Sid Caesar and Imogene Cocoa starred from the beginning, and later, Carl Reiner (The Dick Van Dyke Show) and Howard Morris (Ernest T Bass on The Andy Griffith Show) also came aboard.

Writers for the program included some who were to later blossom into television and movie greatness: Mel Brooks (Young Frankenstein), Neil Simon (The Odd Couple), Larry Gelbart (TV’s M.A.S.H.) and Woody Allen (Annie Hall, Hannah and Her Sisters).

Guest stars over the program’s run included such names as Rex Harrison, Burgess Meredith, Basil Rathbone, Geraldine Page, Melvyn Douglas, Charlton Heston, Lena Horne, Jackie Cooper and Pearl Bailey.

The program was full of zany skits and wild costumes. It spoofed other television programs and big name movies, both silent and contemporary. One TV program it parodied was the popular This Is Your Life. A couple of the motion pictures it parodied were From Here to Eternity and On the Waterfront.

Caesar showed he was a master of gobbledygook speech using dialect humor and vocal inflections to perfection.

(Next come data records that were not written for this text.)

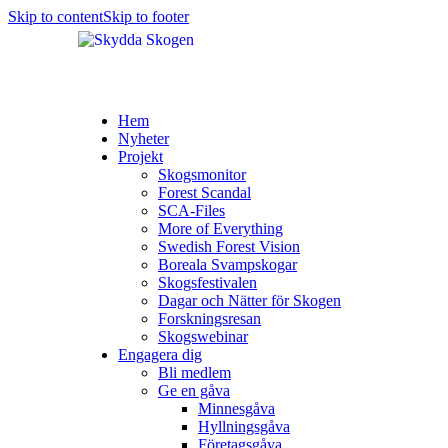
Skip to content
Skip to footer
Hem
Nyheter
Projekt
Skogsmonitor
Forest Scandal
SCA-Files
More of Everything
Swedish Forest Vision
Boreala Svampskogar
Skogsfestivalen
Dagar och Nätter för Skogen
Forskningsresan
Skogswebinar
Engagera dig
Bli medlem
Ge en gåva
Minnesgåva
Hyllningsgåva
Företagsgåva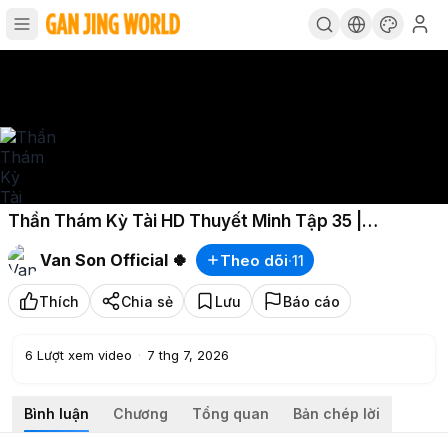
Thần Thám Kỳ Tài HD Thuyết Minh Tập 35 |
VanSonOfficial
Van Son Official 🍀
Theo dõi
·
11
Thích
Chia sẻ
Lưu
Báo cáo
6
Lượt xem video
·
7 thg 7, 2026
Bình luận
Chương
Tổng quan
Bản chép lời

He did double talk foreign movie spoofs as Italian film expert, Giuseppe Marinara, was a jazz musician named Progress Hornsby and was many other eccentric and funny characters as well.

He even played a tramp-like character in homage to comedy great Charlie Chaplin.

Some of the program’s best skits involved both Caesar and Coca. One recurring theme had the two playing Charlie and Doris Hickenlooper, an ill matched couple who were always at one another’s throats. In fact, I wouldn’t be surprised if this theme had some influence on the later Honeymooners TV program.

Indeed, Your Show of Shows influenced comedy in TV, film and theater. It set the standard for comedy/variety shows of the future, shows like The Carol Burnett Show and Saturday Night Live.